→ **Directions**:
Please write out the entire listing below exactly, excluding its pictures.
****
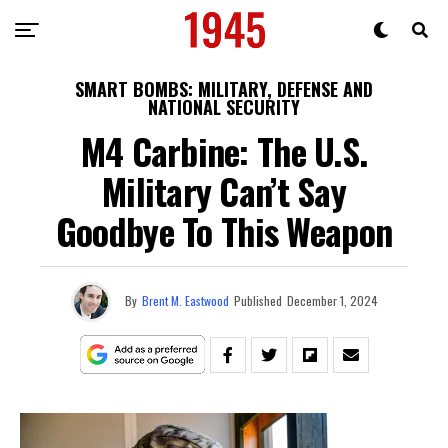
SMART BOMBS: MILITARY, DEFENSE AND
NATIONAL SECURITY
M4 Carbine: The U.S.
Military Can’t Say
Goodbye To This Weapon
By
Brent M. Eastwood
Published
December 1, 2024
****
→ **Solution to the exercise**:
SMART BOMBS: MILITARY, DEFENSE AND
NATIONAL SECURITY
M4 Carbine: The U.S.
Military Can’t Say
Goodbye To This Weapon
By
Brent M. Eastwood
Published
December 1, 2024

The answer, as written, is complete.